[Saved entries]
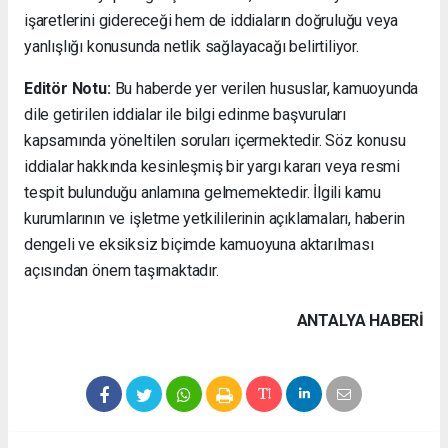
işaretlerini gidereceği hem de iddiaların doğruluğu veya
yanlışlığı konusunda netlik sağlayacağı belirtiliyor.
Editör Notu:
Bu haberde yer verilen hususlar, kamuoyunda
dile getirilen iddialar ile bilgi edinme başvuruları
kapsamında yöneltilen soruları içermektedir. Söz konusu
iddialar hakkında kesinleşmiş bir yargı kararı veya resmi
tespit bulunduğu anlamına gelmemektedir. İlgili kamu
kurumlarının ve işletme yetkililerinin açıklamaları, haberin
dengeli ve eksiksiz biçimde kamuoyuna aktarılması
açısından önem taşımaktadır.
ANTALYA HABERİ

---

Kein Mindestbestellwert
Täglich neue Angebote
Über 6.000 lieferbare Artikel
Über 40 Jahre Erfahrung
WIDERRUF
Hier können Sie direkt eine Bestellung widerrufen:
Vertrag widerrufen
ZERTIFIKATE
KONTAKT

### Problem details
Write out every line from the data above that includes "veya".

### Task result
işaretlerini gidereceği hem de iddiaların doğruluğu veya
iddialar hakkında kesinleşmiş bir yargı kararı veya resmi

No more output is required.